AFAIK you can't for that particular contrived example. The article probably mentions the batching of 50 queries just to give you an idea of pricing, not because it works for that example.

Still, even in the worst use case for Fauna I find that $7.50 for 2M queries with all the features it offers is still a good price (multi-region, ACID, realtime, FQL, authentication and authorization, etc).

IMO, it's hard to put a price on strong isolation and consistency. Being able to write an app that that uses atomic transactions, that are isolated from concurrently running transactions, and that see the correct data is something that translates to reduced programmer time and effort, and improves user experience. Many programmers discount those important features when they start out, but they'd be better served including them in the price comparisons of different products that are out there.
I'm sure Fauna is a great database and probably cheaper in many cases. I just have some issues with the "Complex Example". I just don't feel it is realistic that anyone familiar with DynamoDB would create such a schema. It comes across like a good schema for Fauna is being forced onto DynamoDB, without an evaluation of what would be the recommended "DynamoDB way" of solving the customer's needs.
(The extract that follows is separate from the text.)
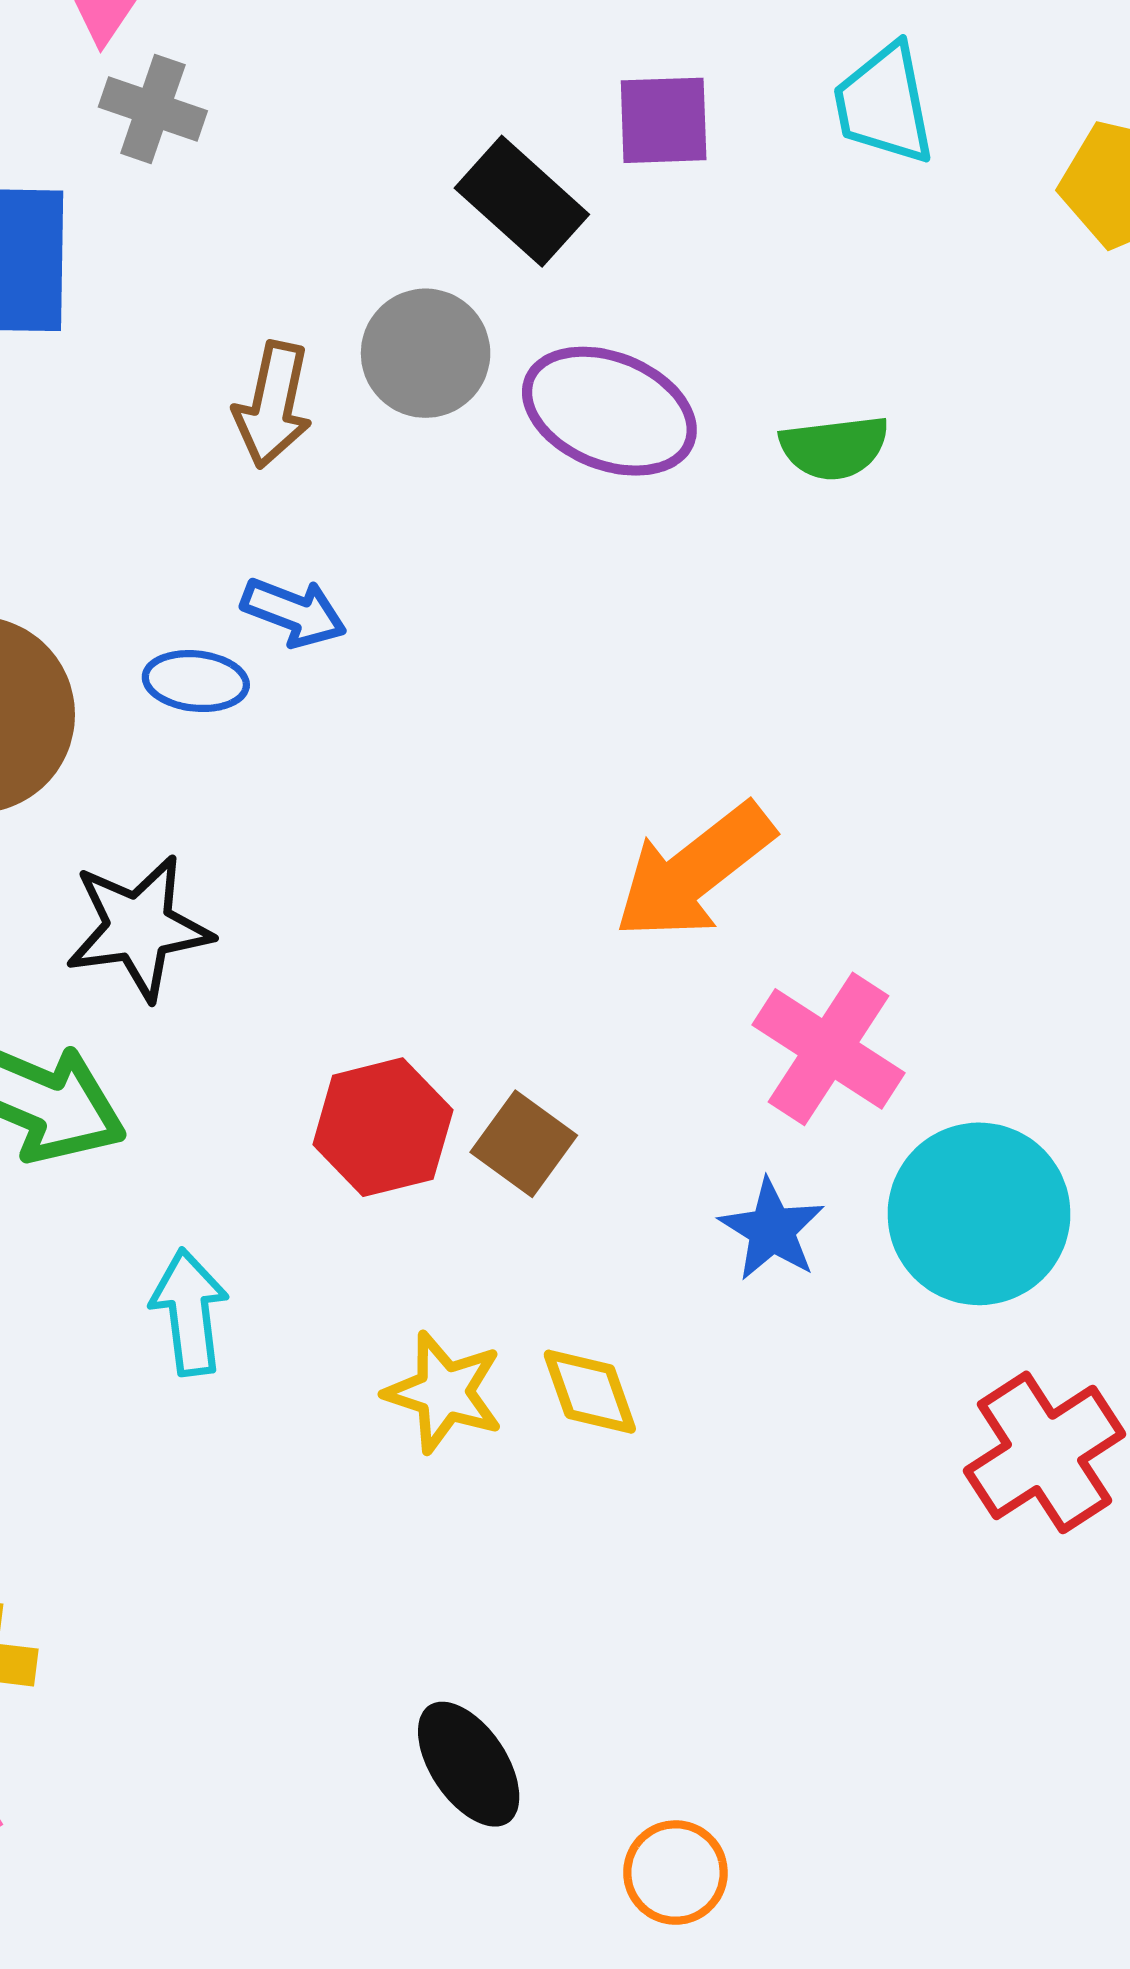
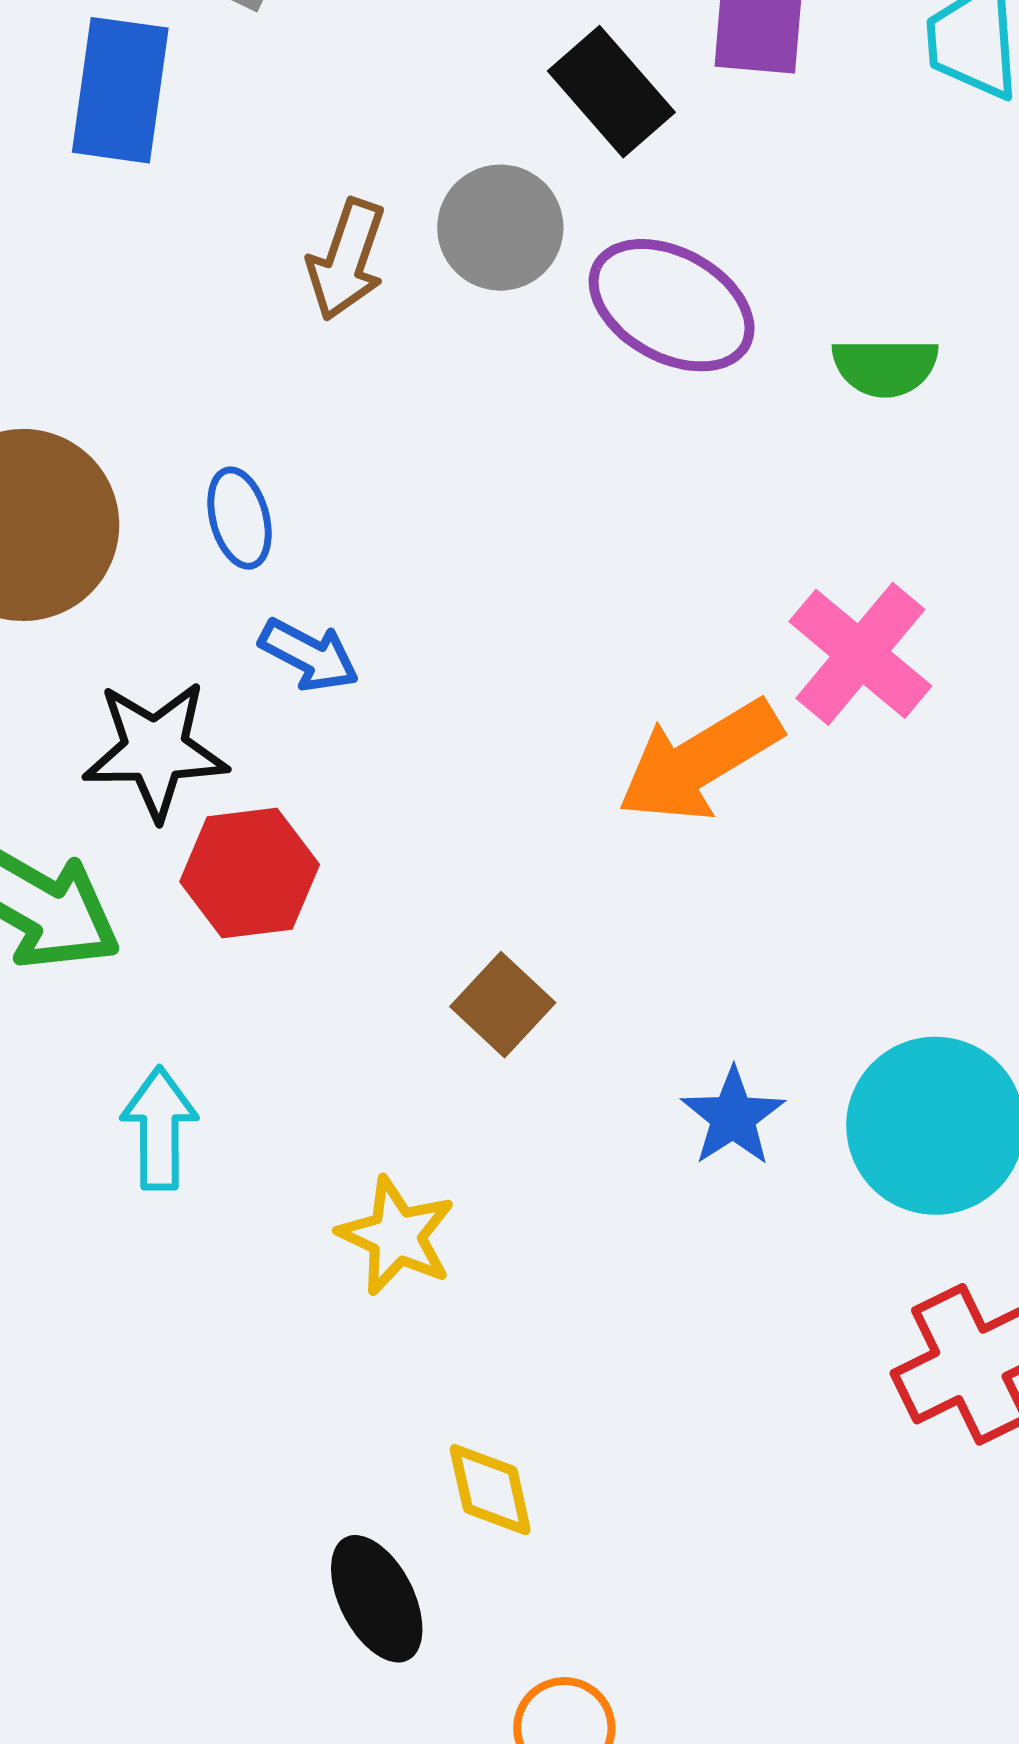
blue arrow: (294, 612) -> (309, 655), moved
blue ellipse: (196, 681) -> (239, 518), turned 62
pink cross: (828, 1049) -> (860, 654), moved
red hexagon: (383, 1127) -> (250, 873), moved
yellow diamond: (590, 1392) -> (490, 1490), moved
> We have an accounts table with 20 secondary indexes defined for all the possible sort fields (DynamoDB’s maximum—Fauna has no limit).

The usecase of having 20 secondary indexes in DDB is an extremely rare case. Arguably should be considered an anti-pattern, only used for an application transitioning query patterns in some way. If this is the norm for an application, I'd argue the product managers/developers do not understand their customer's needs well enough. I'd assume that at this stage in the product's life, a basic Postgress installation is likely a better choice.

Additionally, if the query pattern really needs to be "super flexible" for the long term, you'll find that eventually you'll need more and more of ElasticSearch's tech (or similar tech). A very common pattern is to use DDB Streams to ElasticSearch connector (obviously sacrificing query-after-write consistency).

> Viewing just the default account screen queries 7 indexes and 25 documents. A typical activity update transactionally updates 3 documents at a time with 10 dependency checks and modifies all 35 indexes.

This is such a red flag. If your application requires this from DDB, you should change your schema (probably more de-normalization). However, the example doesn't have enough information for me to suggest a better schema to meet the customer's needs.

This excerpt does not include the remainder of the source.